Sodalizio commerciale a parte, l’Italia è anche uno dei maggiori investitori stranieri: più di settanta imprese nostrane sono attive ed operanti nel panorama lavorativo bosniaco, all’interno del quale esercitano un impatto riguardevole poiché fonte di occupazione per circa 12.000 persone, e il Gruppo UniCredit rappresenta il primo e principale investitore straniero nel settore finanziario nazionale, essendo detentore di una fetta di mercato pari al 30%.
In sintesi, l’Italia c’è, ma si potrebbe e si vorrebbe fare di più. La visita del titolare della Farnesina è stata concepita (anche) per questo motivo: elevare ulteriormente le già ottime relazioni bilaterali facendo leva su commercio e investimenti, senza trascurare la rilevanza del fattore potere morbido, ovverosia la cultura. A quest’ultimo proposito, come ha rammentato il ministro Di Maio in occasione del tour, l’anno prossimo è prevista l’apertura di un istituto italiano di cultura a Sarajevo. Un’iniziativa apparentemente poco importante, più culturale che politica, ma che cela un significato notevole: è un segno della brama di Roma di preservare l’influenza su Sarajevo, quivi promuovendo l’italianità e la cultura della tolleranza, introducendosi nella battaglia per la conquista della sua anima e per la costruzione di un’identità post-iugoslava; battaglia che, qui come altrove, ci vede impegnati ad affrontare un temibile rivale: Ankara.

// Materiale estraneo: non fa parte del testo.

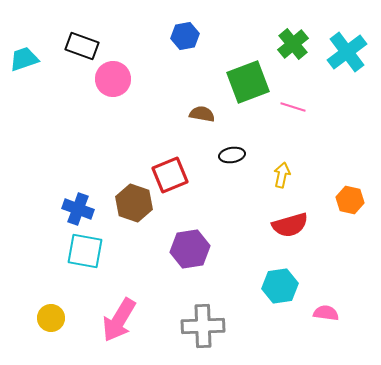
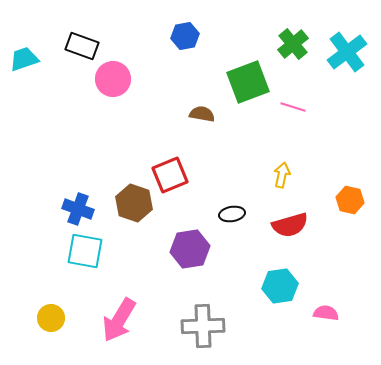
black ellipse: moved 59 px down
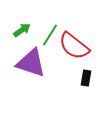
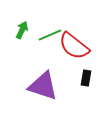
green arrow: rotated 30 degrees counterclockwise
green line: rotated 35 degrees clockwise
purple triangle: moved 12 px right, 23 px down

Puntare su investimenti e commercio è fondamentale – perché trattasi di strumenti che l’Italia sa come maneggiare e grazie ai quali, se adeguatamente utilizzati, si potrebbe puntare al titolo di primo partner commerciale della Bosnia sia nelle importazioni sia nelle esportazioni –, ma non va dimenticato il ruolo determinante giocato dal potere morbido, che, lungi dal coincidere semplicemente con la promozione di attività culturali e corsi di lingua, significa anche informazione (televisione, stampa, radio e nuovi media), cooperazione umanitaria, collaborazioni accademiche e, ultimo ma non meno importante, religione. L’Italia impari dalla Turchia, che ha silenziosamente riaffermato la propria influenza nell’intera area ex ottomana grazie ad una distesa di canali informativi, enti nongovernativi e circuiti religiosi (scuole e moschee), e formuli un’adeguata strategia culturale per la pivotale Bosnia-Erzegovina.